Last week’s NT Police Association’s annual conference was hyped as the place and time for both the union’s executive and the Police Minister to take action and address the damning findings that 80 per cent of officers surveyed have no confidence in the Police Commissioner to continue in his role.
Instead, members were treated to two boring speeches with the same old tired pledges to bring about “change” that would address some of the issues officers had raised in the survey, without applying any actual change.
Those issues, as far as anyone hearing the speeches from Paul McCue and Kate Worden would understand, related to the low morale that needs to be improved, the high attrition rates dealt with, action taken on the long-delayed mental health and well-being report, recruiting and hiring more officers, and ongoing EBA negotiations.
Those are all important issues. But there was a bigger issue that they shied away from, that neither wanted to address with any certainty.
When asked by the NT Independent to name the single biggest issue for the overwhelming vote of no confidence in Jamie Chalker indicated by members in the survey, Mr McCue admitted it was Chalker’s handling of the Yuendumu shooting death of Kumanjayi Walker and subsequent charging of Constable Zach Rolfe with murder.
It is an issue that the current Commissioner cannot fix by attending weekly meetings with the union executive, it is not an issue he can fix by meeting with the Minister, it’s not an issue he can even fix by meeting with members, as he has suggested.
How can he fix his decision and actions from three years ago that breached the trust of every serving officer, the NT Independent asked Mr McCue.
“It’s a difficult one,” he responded.
Because there is no way to fix it. The 80 per cent of members who responded to the survey know that and those who chose not to answer also know that.
Chalker let down every single officer employed in the NT Police force when he pursued the murder charge against Zach Rolfe that a Supreme Court jury found there was no case for.

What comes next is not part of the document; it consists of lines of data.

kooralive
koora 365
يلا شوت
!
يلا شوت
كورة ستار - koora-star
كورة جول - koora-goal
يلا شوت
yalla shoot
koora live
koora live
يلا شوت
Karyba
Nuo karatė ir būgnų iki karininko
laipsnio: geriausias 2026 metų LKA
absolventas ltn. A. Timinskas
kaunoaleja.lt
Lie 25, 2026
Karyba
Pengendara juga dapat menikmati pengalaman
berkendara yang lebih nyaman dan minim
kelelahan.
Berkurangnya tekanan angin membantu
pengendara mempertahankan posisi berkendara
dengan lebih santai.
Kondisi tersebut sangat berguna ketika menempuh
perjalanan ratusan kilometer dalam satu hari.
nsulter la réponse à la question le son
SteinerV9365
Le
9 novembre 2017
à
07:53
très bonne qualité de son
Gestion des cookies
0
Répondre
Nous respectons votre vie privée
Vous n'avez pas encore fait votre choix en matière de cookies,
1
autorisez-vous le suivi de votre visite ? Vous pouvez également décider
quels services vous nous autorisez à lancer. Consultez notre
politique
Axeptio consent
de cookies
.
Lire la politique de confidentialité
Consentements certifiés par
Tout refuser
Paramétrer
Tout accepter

He also breached the public’s trust in its police force and government by continuing to pursue the matter while the facts of the case pointed elsewhere.
The message that he sent by pursuing the charges against Rolfe when the facts did not warrant it was that the Commissioner, the leader of the once-proud NT Police force, did not have his own officers’ backs when push came to shove and was willing to put an honourable cop on trial for the sake of political expedience; to lay the blame on one single person rather than address the shortcomings of those in charge who failed to follow proper process that led to that tragic shooting death.

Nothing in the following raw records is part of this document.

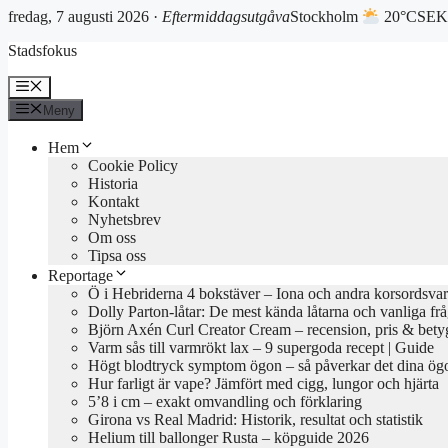
fredag, 7 augusti 2026 ·
Eftermiddagsutgåva
Stockholm
20°C
SEK
Hoppa
Stadsfokus
till
innehåll
Meny
Meny
Hem
Cookie Policy
Historia
Kontakt
Nyhetsbrev
Om oss
Tipsa oss
Reportage
Ö i Hebriderna 4 bokstäver – Iona och andra korsordsvar
Dolly Parton-låtar: De mest kända låtarna och vanliga fr
Björn Axén Curl Creator Cream – recension, pris & bety
Varm sås till varmrökt lax – 9 supergoda recept | Guide
Högt blodtryck symptom ögon – så påverkar det dina ög
Hur farligt är vape? Jämfört med cigg, lungor och hjärta
5’8 i cm – exakt omvandling och förklaring
Girona vs Real Madrid: Historik, resultat och statistik
Helium till ballonger Rusta – köpguide 2026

Chalker only officially came into the job two days after the shooting. He could have easily assessed the situation with clear eyes, accepted that the shooting death was the result of poorly managed procedures and taken swift and decisive action to fix that. There was an abundance of evidence available to draw that conclusion.

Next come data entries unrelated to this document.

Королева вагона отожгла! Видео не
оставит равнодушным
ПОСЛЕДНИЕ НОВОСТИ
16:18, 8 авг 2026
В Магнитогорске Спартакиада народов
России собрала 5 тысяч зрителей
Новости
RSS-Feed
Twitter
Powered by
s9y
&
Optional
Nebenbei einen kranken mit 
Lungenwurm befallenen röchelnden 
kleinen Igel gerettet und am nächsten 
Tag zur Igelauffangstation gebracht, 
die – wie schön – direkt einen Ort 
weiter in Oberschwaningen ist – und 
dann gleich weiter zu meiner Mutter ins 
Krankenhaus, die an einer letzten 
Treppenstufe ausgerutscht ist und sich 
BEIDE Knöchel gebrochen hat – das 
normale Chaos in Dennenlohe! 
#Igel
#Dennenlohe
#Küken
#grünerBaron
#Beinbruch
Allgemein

Instead, he took the coward’s way out and pinned it solely on one young officer, hoping he would either be convicted of murder or if found not guilty at least leave the NT and end the government’s public relations nightmare.
The people of Yuendumu are right to be angry and bitter over the death of Kumanjayi Walker. But their anger needs to be focused on the multitude who failed and caused the circumstances that led to his death, rather than on one cop who was defending himself and his partner after being stabbed.
If the true test of leadership is admitting mistakes and fixing them while taking responsibility, Chalker has failed miserably.
In the aftermath of the flawed decision to charge Rolfe with murder, Chalker has lied to the public, suppressed evidence, bullied his subordinates, implicated his executive team in his misdeeds and brought the NT Police force into disrepute.
He promoted one officer who lied about the incident at the trial and failed to discipline two others who appear to have tampered with witnesses, suppressed or misdirected expert testimony and misled the court for reasons only known by them and their boss. Then he allowed the three of them to block Constable Rolfe from properly coming back to work with their outlandish claims that they would be “triggered”.
As difficult as it is to atone for a mistake you made three years ago, using that time to instead cover-up, double-down and continue to lie and mislead the public rather than fix the underlying problem is astonishing even by NT politics standards.
And he’s been allowed to get away with it in front of everyone with nobody taking any action.
This is the kind of stuff that happened before the NT Independent existed, the kind of stuff people like Chalker would get away with behind closed doors where he could exert his power over a weak government with the public being none the wiser. But not now. It’s been laid out for everyone to see.
The Chief Minister and Police Minister need to publicly explain why they are putting up with it.
We can only judge a person by their actions. Rolfe’s actions were judged by 12 jurors in a Supreme Court who found him not guilty of murder.
Jamie Chalker’s actions while Commissioner of Police have now been judged by more than 80 per cent of current members who responded to the survey and the many more who have left the force outright because of him, and even those who did not respond for fear of reprisals.
The NT Police do not have any confidence in Jamie Chalker to continue leading. There is no way to repair this.
Surely the only person who doesn’t get that is Chalker.
His continued presence in the role undermines the public’s trust not only in the NT Police force, but also its government.
And when he leaves, which surely one way or another will happen at some point, the person who replaces him, even in the interim, cannot be anyone involved in the current executive. They too have shown themselves to be cowards who have breached the public’s trust every time they allowed Chalker to continue to embarrass himself and all the Territory’s serving officers with his dishonourable actions. After all, they signed their names as supporters of his legacy of incompetence and corruption.